スイミーと小さな魚たちが、力を合わせてマグロを追い出した場面で終わるこの物語は、「みんなで力を合わせれば大きな力を発揮できる」ということがテーマだと受け取られがちですが、作者レオニが伝えたかった真のメッセージは全く別のところにあったようです。そして、そこにはレオニ自身の背景が深く関わっていたのです。

アメリカの新聞社でグラフィックデザイナーとして働き、「あおくんときいろちゃん」で作家デビューを果たしたレオニ。まさに立身出世の真っただ中だったのにも関わらず、アメリカでの名声を捨て、故国イタリアへと帰国しています。その後、イタリアで本格的な芸術活動を始め、次々と絵本を作成、出版していきます。その頃のレオニは、もはやグラフィックデザイナーとしての技術を越え、思想家、哲学者としての表現を盛り込んだ作品を作るようになります。イタリアで一人芸術活動を進める中、第二次世界大戦が終わった世界で「自らが政治的にどういう役割を担えるのか」と模索した時期もあったレオニ。そんな自身を彼は、他の魚と違った特徴をもった黒い魚、スイミーに投影したのです。

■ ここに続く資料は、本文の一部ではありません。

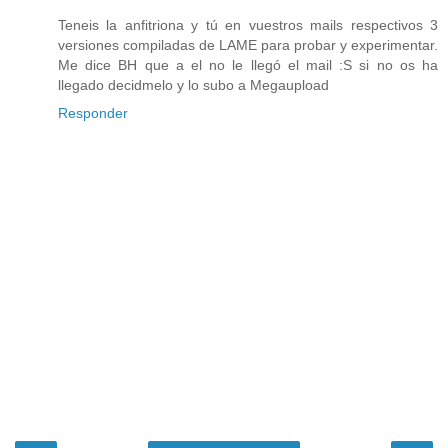
Teneis la anfitriona y tú en vuestros mails respectivos 3
versiones compiladas de LAME para probar y experimentar.
Me dice BH que a el no le llegó el mail :S si no os ha
llegado decidmelo y lo subo a Megaupload
Responder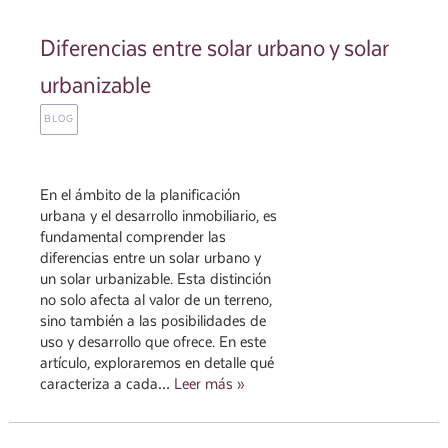
Diferencias entre solar urbano y solar
urbanizable
BLOG
En el ámbito de la planificación
urbana y el desarrollo inmobiliario, es
fundamental comprender las
diferencias entre un solar urbano y
un solar urbanizable. Esta distinción
no solo afecta al valor de un terreno,
sino también a las posibilidades de
uso y desarrollo que ofrece. En este
artículo, exploraremos en detalle qué
caracteriza a cada…
Leer más »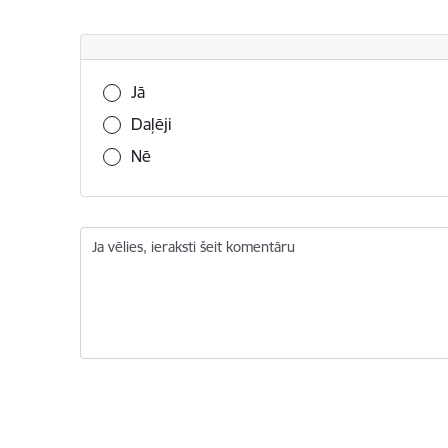
Vai šī informācija bija noderīga?
Jā
Daļēji
Nē
Ja vēlies, ieraksti šeit komentāru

仲間を失い、孤独に海をさまようスイミー。最初は寂しかったけれど、ふと回りを見れば美しい世界が広がっていることに気が付き、またその中で自分という存在を意識し始めます。つまり、ここでは孤独の中で自分を見つめることにより、自己認識を深めるというメッセージが込められているのです。そして他の魚とは違う体の色を活かし、「ぼくが目になろう」と魚たちを先導してマグロを追い返すという展開。レオニは異分子であるスイミーを通して、人々にはそれぞれ個性と役割があるということ、そして、芸術家として他の者が見えないものを見ることのできる人間がいるということを伝えたかったようです。

彼のアトリエに近所の子供たちを集めてスイミーの読み聞かせをしたとき、「黒いおさかなは、絵を描く人に似ているとは思わない?この絵本をつくったような絵描きさんに。」と問いかけたそうです。そこからは、レオニが芸術家として物作りを続けきたことに誇りを持っていたことがうかがえます。物語を通して人々にメッセージを伝える。きっと彼は自身の役割を心から愛していたのでしょう。

レオニの書いた作品は誰もが読みやすい物語になっていますが、その裏には意味深いメッセージが込められています。小さなお子さんにはちょっぴり難しい要素も・・・。しかし、メッセージはどれも私たち人間が自分らしく、人間らしく生きるための彼からのアドバイスのような気がします。日々の生活に追われると、いつの間にか忘れかけてしまいがちな大切な心得とも受け取れます。読み手の心にいつまでも残る懐かしの物語、もう一度手に取って読んでみてはいかかが?